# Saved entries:
[Start of section]

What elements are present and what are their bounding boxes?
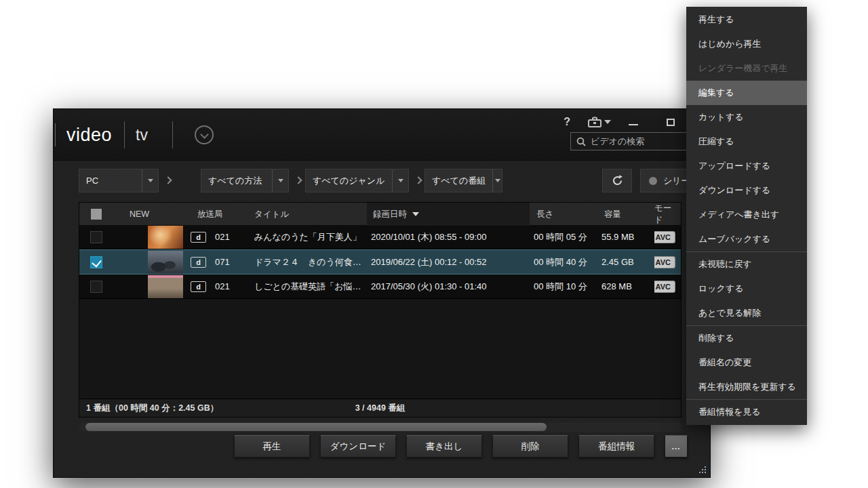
refresh-icon xyxy=(611,174,624,187)
row-checkbox[interactable] xyxy=(90,256,102,268)
menu-item-remove-watch-later[interactable]: あとで見る解除 xyxy=(686,301,807,325)
filter-bar: PC すべての方法 すべてのジャンル すべての番組 xyxy=(79,169,694,192)
dropdown-device-value: PC xyxy=(79,176,142,186)
record-size: 628 MB xyxy=(601,274,654,298)
row-checkbox[interactable] xyxy=(90,231,102,243)
toolbox-icon xyxy=(588,117,601,127)
terrestrial-d-icon: d xyxy=(191,232,206,243)
menu-item-play-from-start[interactable]: はじめから再生 xyxy=(686,32,807,56)
app-window: video tv ? xyxy=(53,108,711,478)
chevron-down-icon[interactable] xyxy=(392,169,408,192)
record-size: 55.9 MB xyxy=(601,225,654,249)
help-icon[interactable]: ? xyxy=(564,116,570,128)
export-button[interactable]: 書き出し xyxy=(406,435,482,458)
program-title: しごとの基礎英語「お悩… xyxy=(250,274,367,298)
program-thumbnail xyxy=(148,275,183,298)
more-actions-button[interactable]: … xyxy=(665,435,688,458)
chevron-down-icon[interactable] xyxy=(142,169,158,192)
refresh-button[interactable] xyxy=(602,169,632,192)
table-header-row: NEW 放送局 タイトル 録画日時 長さ 容量 モード xyxy=(79,203,681,225)
record-length: 00 時間 05 分 xyxy=(530,225,601,249)
menu-item-play-on-renderer: レンダラー機器で再生 xyxy=(686,56,807,81)
record-datetime: 2017/05/30 (火) 01:30 - 01:40 xyxy=(367,274,530,298)
table-row-selected[interactable]: d 071 ドラマ２４ きのう何食… 2019/06/22 (土) 00:12 … xyxy=(79,249,681,274)
recordings-table: NEW 放送局 タイトル 録画日時 長さ 容量 モード d 021 み xyxy=(79,202,682,418)
desktop-wallpaper: video tv ? xyxy=(0,0,868,488)
expand-chevron-icon[interactable] xyxy=(195,125,214,144)
menu-item-rename-program[interactable]: 番組名の変更 xyxy=(686,350,807,375)
menu-item-play[interactable]: 再生する xyxy=(686,7,807,32)
radio-icon xyxy=(649,177,657,185)
table-row[interactable]: d 021 みんなのうた「月下美人」 2020/10/01 (木) 08:55 … xyxy=(79,225,681,249)
terrestrial-d-icon: d xyxy=(191,281,206,292)
horizontal-scrollbar[interactable] xyxy=(79,422,682,432)
table-status-bar: 3 / 4949 番組 1 番組（00 時間 40 分：2.45 GB） xyxy=(79,399,681,417)
tools-menu-button[interactable] xyxy=(588,117,611,127)
menu-item-edit[interactable]: 編集する xyxy=(686,81,807,105)
record-datetime: 2020/10/01 (木) 08:55 - 09:00 xyxy=(367,225,530,249)
breadcrumb-chevron-icon xyxy=(294,176,302,184)
breadcrumb-chevron-icon xyxy=(414,176,422,184)
dropdown-program-value: すべての番組 xyxy=(425,175,492,187)
program-thumbnail xyxy=(148,226,183,249)
column-header-title[interactable]: タイトル xyxy=(250,203,367,226)
dropdown-genre-value: すべてのジャンル xyxy=(306,175,392,187)
column-header-date[interactable]: 録画日時 xyxy=(367,203,530,226)
menu-item-mark-unwatched[interactable]: 未視聴に戻す xyxy=(686,252,807,277)
menu-item-lock[interactable]: ロックする xyxy=(686,277,807,301)
row-checkbox[interactable] xyxy=(90,281,102,293)
column-header-mode[interactable]: モード xyxy=(654,203,681,226)
station-cell: d 021 xyxy=(189,274,250,298)
search-placeholder: ビデオの検索 xyxy=(591,136,644,148)
program-title: みんなのうた「月下美人」 xyxy=(250,225,367,249)
resize-grip[interactable] xyxy=(698,465,707,474)
menu-item-download[interactable]: ダウンロードする xyxy=(686,178,807,203)
search-input[interactable]: ビデオの検索 xyxy=(570,132,698,150)
mode-badge: AVC xyxy=(654,231,675,243)
column-header-new[interactable]: NEW xyxy=(113,203,189,226)
scrollbar-thumb[interactable] xyxy=(85,423,547,431)
record-length: 00 時間 40 分 xyxy=(530,250,601,274)
minimize-button[interactable] xyxy=(629,117,638,127)
menu-item-view-program-info[interactable]: 番組情報を見る xyxy=(686,400,807,424)
chevron-down-icon[interactable] xyxy=(272,169,288,192)
dropdown-genre[interactable]: すべてのジャンル xyxy=(305,169,409,192)
dropdown-method[interactable]: すべての方法 xyxy=(201,169,289,192)
tab-video[interactable]: video xyxy=(56,125,124,146)
select-all-checkbox[interactable] xyxy=(79,203,113,226)
column-header-station[interactable]: 放送局 xyxy=(189,203,250,226)
column-header-size[interactable]: 容量 xyxy=(601,203,654,226)
play-button[interactable]: 再生 xyxy=(234,435,310,458)
program-thumbnail xyxy=(148,251,183,274)
dropdown-program[interactable]: すべての番組 xyxy=(425,169,502,192)
chevron-down-icon xyxy=(604,120,611,124)
column-header-length[interactable]: 長さ xyxy=(530,203,601,226)
record-datetime: 2019/06/22 (土) 00:12 - 00:52 xyxy=(367,250,530,274)
maximize-button[interactable] xyxy=(667,119,675,126)
brand-tabs: video tv xyxy=(54,119,214,151)
menu-item-upload[interactable]: アップロードする xyxy=(686,154,807,178)
terrestrial-d-icon: d xyxy=(191,257,206,268)
table-row[interactable]: d 021 しごとの基礎英語「お悩… 2017/05/30 (火) 01:30 … xyxy=(79,274,681,299)
column-header-date-label: 録画日時 xyxy=(373,209,407,220)
station-cell: d 021 xyxy=(189,225,250,249)
menu-item-moveback[interactable]: ムーブバックする xyxy=(686,227,807,251)
station-cell: d 071 xyxy=(189,250,250,274)
menu-item-cut[interactable]: カットする xyxy=(686,105,807,129)
checkbox-icon xyxy=(91,209,102,220)
breadcrumb-chevron-icon xyxy=(164,176,172,184)
dropdown-device[interactable]: PC xyxy=(79,169,159,192)
tab-tv[interactable]: tv xyxy=(125,126,172,144)
context-menu: 再生する はじめから再生 レンダラー機器で再生 編集する カットする 圧縮する … xyxy=(686,7,807,425)
delete-button[interactable]: 削除 xyxy=(492,435,568,458)
menu-item-export-to-media[interactable]: メディアへ書き出す xyxy=(686,203,807,227)
download-button[interactable]: ダウンロード xyxy=(320,435,396,458)
menu-item-delete[interactable]: 削除する xyxy=(686,326,807,350)
program-info-button[interactable]: 番組情報 xyxy=(578,435,654,458)
action-button-bar: 再生 ダウンロード 書き出し 削除 番組情報 … xyxy=(234,435,688,458)
search-icon xyxy=(576,137,586,146)
menu-item-update-expiration[interactable]: 再生有効期限を更新する xyxy=(686,375,807,399)
menu-item-compress[interactable]: 圧縮する xyxy=(686,129,807,154)
chevron-down-icon[interactable] xyxy=(492,169,502,192)
brand-divider xyxy=(172,121,173,148)
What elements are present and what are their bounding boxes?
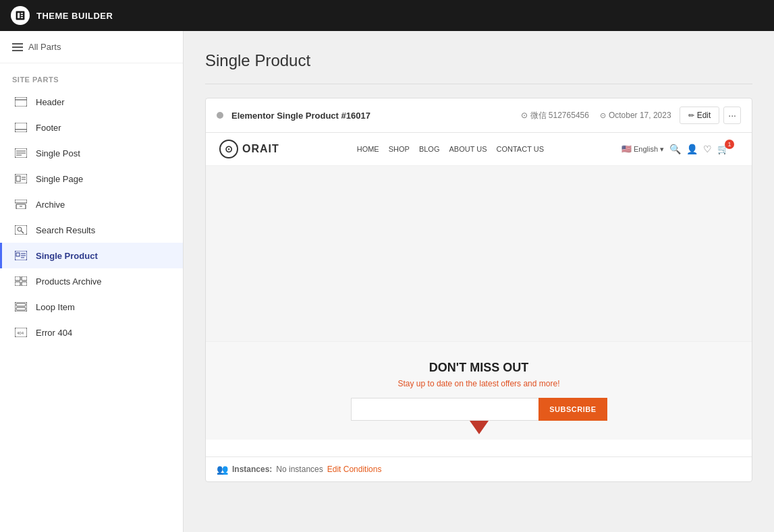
svg-rect-31 — [22, 282, 27, 286]
cart-wrap[interactable]: 🛒 1 — [717, 144, 738, 154]
sidebar-item-single-post-label: Single Post — [36, 148, 80, 158]
mini-logo-text: ORAIT — [242, 143, 279, 155]
sidebar-item-error-404[interactable]: 404 Error 404 — [0, 320, 183, 345]
edit-button[interactable]: ✏ Edit — [680, 107, 720, 124]
user-icon[interactable]: 👤 — [686, 144, 698, 154]
heart-icon[interactable]: ♡ — [703, 144, 712, 154]
products-archive-icon — [14, 274, 28, 288]
page-divider — [205, 84, 752, 84]
sidebar-item-loop-item-label: Loop Item — [36, 302, 75, 312]
arrow-indicator — [470, 421, 489, 434]
subscribe-sub-start: Stay up to date on the — [398, 379, 477, 388]
sidebar-item-single-page-label: Single Page — [36, 174, 83, 184]
nav-link-blog[interactable]: BLOG — [419, 145, 440, 153]
nav-link-about[interactable]: ABOUT US — [449, 145, 487, 153]
svg-line-22 — [22, 231, 24, 234]
mini-logo: ⊙ ORAIT — [219, 140, 279, 158]
chevron-down-icon: ▾ — [660, 145, 664, 154]
sidebar-item-header[interactable]: Header — [0, 89, 183, 115]
sidebar-item-single-page[interactable]: Single Page — [0, 166, 183, 191]
elementor-logo — [11, 6, 30, 25]
svg-rect-0 — [16, 11, 25, 20]
sidebar-item-search-results-label: Search Results — [36, 225, 95, 235]
sidebar-item-search-results[interactable]: Search Results — [0, 217, 183, 243]
subscribe-title: DON'T MISS OUT — [219, 361, 738, 375]
top-bar: THEME BUILDER — [0, 0, 774, 31]
template-name: Elementor Single Product #16017 — [231, 111, 513, 121]
svg-rect-24 — [16, 253, 20, 256]
loop-item-icon — [14, 300, 28, 314]
instances-value: No instances — [276, 465, 323, 474]
wechat-icon: ⊙ — [521, 111, 528, 120]
sidebar-item-single-product-label: Single Product — [36, 251, 98, 261]
all-parts-label: All Parts — [28, 42, 61, 52]
archive-icon — [14, 198, 28, 211]
single-post-icon — [14, 146, 28, 160]
preview-scroll: ⊙ ORAIT HOME SHOP BLOG ABOUT US CONTACT … — [206, 133, 752, 456]
subscribe-email-input[interactable] — [351, 398, 539, 421]
mini-nav-links: HOME SHOP BLOG ABOUT US CONTACT US — [357, 145, 544, 153]
svg-rect-20 — [15, 225, 27, 235]
svg-rect-14 — [16, 176, 20, 181]
instances-label: Instances: — [232, 465, 272, 474]
svg-rect-17 — [15, 200, 27, 203]
subscribe-button[interactable]: SUBSCRIBE — [538, 398, 607, 421]
lang-selector[interactable]: 🇺🇸 English ▾ — [621, 144, 664, 154]
hamburger-icon — [12, 43, 23, 51]
svg-rect-2 — [21, 13, 23, 14]
subscribe-sub-highlight: latest offers — [479, 379, 521, 388]
svg-rect-5 — [15, 97, 27, 107]
mini-nav: ⊙ ORAIT HOME SHOP BLOG ABOUT US CONTACT … — [206, 133, 752, 166]
svg-text:404: 404 — [17, 331, 24, 335]
card-header-actions: ✏ Edit ··· — [680, 107, 741, 124]
sidebar-item-single-product[interactable]: Single Product — [0, 243, 183, 268]
svg-rect-28 — [15, 276, 20, 280]
sidebar-item-loop-item[interactable]: Loop Item — [0, 294, 183, 320]
lang-label: English — [634, 145, 658, 153]
status-dot — [217, 112, 223, 119]
error-404-icon: 404 — [14, 326, 28, 339]
wechat-value: 微信 512765456 — [530, 110, 589, 121]
template-card: Elementor Single Product #16017 ⊙ 微信 512… — [205, 98, 752, 482]
mini-nav-icons: 🇺🇸 English ▾ 🔍 👤 ♡ 🛒 1 — [621, 144, 738, 154]
more-options-button[interactable]: ··· — [723, 107, 741, 124]
card-header-meta: ⊙ 微信 512765456 ⊙ October 17, 2023 — [521, 110, 671, 121]
nav-link-home[interactable]: HOME — [357, 145, 379, 153]
mini-logo-icon: ⊙ — [219, 140, 238, 158]
card-header: Elementor Single Product #16017 ⊙ 微信 512… — [206, 98, 752, 133]
footer-icon — [14, 121, 28, 134]
flag-icon: 🇺🇸 — [621, 144, 632, 154]
single-page-icon — [14, 172, 28, 185]
nav-link-contact[interactable]: CONTACT US — [497, 145, 545, 153]
svg-point-21 — [18, 227, 22, 231]
edit-conditions-link[interactable]: Edit Conditions — [327, 465, 382, 474]
search-icon[interactable]: 🔍 — [669, 144, 681, 154]
cart-badge: 1 — [725, 140, 734, 149]
sidebar-item-header-label: Header — [36, 97, 65, 107]
single-product-icon — [14, 249, 28, 262]
card-footer: 👥 Instances: No instances Edit Condition… — [206, 456, 752, 481]
sidebar-item-error-404-label: Error 404 — [36, 328, 72, 338]
header-icon — [14, 95, 28, 109]
svg-rect-1 — [18, 13, 20, 18]
sidebar-item-products-archive[interactable]: Products Archive — [0, 268, 183, 294]
page-title: Single Product — [205, 51, 752, 70]
svg-rect-29 — [22, 276, 27, 280]
sidebar-item-products-archive-label: Products Archive — [36, 276, 102, 287]
subscribe-subtitle: Stay up to date on the latest offers and… — [219, 379, 738, 388]
sidebar-item-single-post[interactable]: Single Post — [0, 140, 183, 166]
svg-rect-7 — [15, 123, 27, 132]
preview-area: ⊙ ORAIT HOME SHOP BLOG ABOUT US CONTACT … — [206, 133, 752, 456]
nav-link-shop[interactable]: SHOP — [389, 145, 410, 153]
sidebar-item-archive[interactable]: Archive — [0, 191, 183, 217]
sidebar-item-footer-label: Footer — [36, 123, 61, 133]
pencil-icon: ✏ — [688, 111, 694, 120]
svg-rect-4 — [21, 17, 23, 18]
search-results-icon — [14, 223, 28, 237]
sidebar-item-footer[interactable]: Footer — [0, 115, 183, 140]
all-parts-button[interactable]: All Parts — [0, 31, 183, 63]
main-layout: All Parts SITE PARTS Header Footer Singl… — [0, 31, 774, 532]
clock-icon: ⊙ — [600, 111, 606, 120]
preview-content-empty — [206, 166, 752, 341]
subscribe-form: SUBSCRIBE — [351, 398, 607, 421]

[End of section]

# PROBLEM TO SOLVE:
In the records above, the lines containing the string "device" should be counted; give only the total.

# FINAL ANSWER:
2